DEV Community

OverFlow
OverFlow

Posted on

Crafting Business Monitoring Metrics for Bank IT Systems

Other Languages

As the financial sector evolves, banking services have grown in complexity alongside a diversification in information system architectures. The challenge of identifying issues through purely technical monitoring rules is escalating. There's a clear demand for business-centric monitoring strategies that are agnostic to technology architectures, focusing solely on depicting business operations. Drawing from extensive operational experience and a deep understanding of business monitoring, the author delves into the metrics and rules essential for effective business monitoring.

Evolution of Monitoring Practices

First Stage: IT operations staff manually establish monitoring metrics, rules, and parameters. A common approach involves configuring scripts within a monitoring system like Zabbix, setting up specific alarm conditions based on thresholds, where crossing these thresholds (either above or below) triggers an alert.

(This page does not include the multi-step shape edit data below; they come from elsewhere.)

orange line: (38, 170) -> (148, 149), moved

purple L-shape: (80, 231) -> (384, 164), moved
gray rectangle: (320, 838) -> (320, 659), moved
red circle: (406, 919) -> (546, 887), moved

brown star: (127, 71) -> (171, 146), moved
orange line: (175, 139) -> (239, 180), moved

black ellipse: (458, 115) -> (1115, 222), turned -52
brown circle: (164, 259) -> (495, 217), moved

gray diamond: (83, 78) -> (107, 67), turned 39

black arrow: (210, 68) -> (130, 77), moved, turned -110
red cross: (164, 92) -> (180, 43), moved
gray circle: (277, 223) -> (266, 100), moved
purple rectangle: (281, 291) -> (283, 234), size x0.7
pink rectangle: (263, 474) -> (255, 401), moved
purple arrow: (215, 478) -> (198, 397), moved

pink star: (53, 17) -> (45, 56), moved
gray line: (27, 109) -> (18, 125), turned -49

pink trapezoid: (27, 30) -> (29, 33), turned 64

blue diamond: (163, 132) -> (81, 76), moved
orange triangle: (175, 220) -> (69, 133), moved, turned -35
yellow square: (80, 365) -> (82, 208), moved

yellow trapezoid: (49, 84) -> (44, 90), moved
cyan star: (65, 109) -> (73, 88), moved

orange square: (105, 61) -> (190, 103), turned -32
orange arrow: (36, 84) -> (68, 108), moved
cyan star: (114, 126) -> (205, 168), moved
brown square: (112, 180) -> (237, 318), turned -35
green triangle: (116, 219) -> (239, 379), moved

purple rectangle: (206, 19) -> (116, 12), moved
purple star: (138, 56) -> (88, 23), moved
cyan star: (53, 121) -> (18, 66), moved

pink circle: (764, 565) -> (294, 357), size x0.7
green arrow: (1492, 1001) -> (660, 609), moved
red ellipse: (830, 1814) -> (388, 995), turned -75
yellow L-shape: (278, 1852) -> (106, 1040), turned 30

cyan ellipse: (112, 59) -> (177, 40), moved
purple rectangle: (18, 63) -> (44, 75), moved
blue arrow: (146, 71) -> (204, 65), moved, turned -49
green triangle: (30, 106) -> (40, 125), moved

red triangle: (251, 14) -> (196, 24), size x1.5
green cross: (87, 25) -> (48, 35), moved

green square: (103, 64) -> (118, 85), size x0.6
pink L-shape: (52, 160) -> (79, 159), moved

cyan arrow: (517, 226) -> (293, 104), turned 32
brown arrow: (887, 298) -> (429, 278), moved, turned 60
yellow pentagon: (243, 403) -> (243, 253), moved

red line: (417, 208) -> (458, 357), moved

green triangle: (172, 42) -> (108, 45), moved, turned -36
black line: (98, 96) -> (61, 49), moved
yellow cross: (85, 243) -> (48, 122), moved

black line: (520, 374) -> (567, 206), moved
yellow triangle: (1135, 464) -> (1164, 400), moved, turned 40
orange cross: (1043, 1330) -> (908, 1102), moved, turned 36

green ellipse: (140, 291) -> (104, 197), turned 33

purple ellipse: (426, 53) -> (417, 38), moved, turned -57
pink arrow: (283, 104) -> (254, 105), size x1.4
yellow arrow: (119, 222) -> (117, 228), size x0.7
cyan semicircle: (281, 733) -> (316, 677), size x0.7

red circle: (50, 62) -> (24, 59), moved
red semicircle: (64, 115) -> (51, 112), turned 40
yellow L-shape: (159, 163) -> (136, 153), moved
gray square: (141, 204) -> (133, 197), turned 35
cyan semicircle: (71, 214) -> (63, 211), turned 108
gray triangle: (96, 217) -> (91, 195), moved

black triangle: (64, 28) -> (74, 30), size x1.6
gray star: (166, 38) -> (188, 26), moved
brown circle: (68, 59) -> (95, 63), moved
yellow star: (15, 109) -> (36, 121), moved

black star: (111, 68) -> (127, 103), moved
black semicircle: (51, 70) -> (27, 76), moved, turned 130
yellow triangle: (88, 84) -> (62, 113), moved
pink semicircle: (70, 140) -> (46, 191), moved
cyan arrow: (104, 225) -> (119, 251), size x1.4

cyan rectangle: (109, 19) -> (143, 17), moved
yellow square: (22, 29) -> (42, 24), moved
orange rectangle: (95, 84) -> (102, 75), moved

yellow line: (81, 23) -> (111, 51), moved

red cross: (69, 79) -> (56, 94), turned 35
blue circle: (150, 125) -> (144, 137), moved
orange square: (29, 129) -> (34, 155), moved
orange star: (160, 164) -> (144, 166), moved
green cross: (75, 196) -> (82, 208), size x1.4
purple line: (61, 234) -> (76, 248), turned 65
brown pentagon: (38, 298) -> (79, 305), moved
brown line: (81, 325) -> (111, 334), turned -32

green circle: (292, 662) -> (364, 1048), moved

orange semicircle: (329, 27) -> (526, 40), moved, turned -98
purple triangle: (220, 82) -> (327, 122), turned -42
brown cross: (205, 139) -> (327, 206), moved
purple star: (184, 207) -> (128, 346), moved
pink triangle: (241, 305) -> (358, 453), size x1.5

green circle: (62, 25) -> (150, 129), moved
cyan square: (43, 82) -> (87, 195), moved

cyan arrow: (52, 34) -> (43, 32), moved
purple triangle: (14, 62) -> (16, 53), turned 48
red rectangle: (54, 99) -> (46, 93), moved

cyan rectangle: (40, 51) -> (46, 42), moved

Second Stage: Monitoring metrics and rules are standardized, with IT operations staff responsible for the upkeep of operational parameters. This stage builds upon the first by organizing and standardizing monitoring criteria to ensure broad compatibility and uniformity across various systems.

Third Stage: The monitoring system autonomously determines the metrics, rules, and optimal operational parameters by analyzing both its own performance and that of the production systems, minimizing the need for manual intervention by IT staff.

The focus of this discussion is the pivotal second stage, proposing a set of universal monitoring metrics and alert rules derived from operational insights into business activities.

Key Metrics and Alert Rules for Monitoring Banking Services

Banking information systems are defined by their transaction codes or interfaces, characterized by return codes, transaction volumes, and response times. This guide outlines essential monitoring metrics and alert rules based on these characteristics, offering a reference for effective business monitoring.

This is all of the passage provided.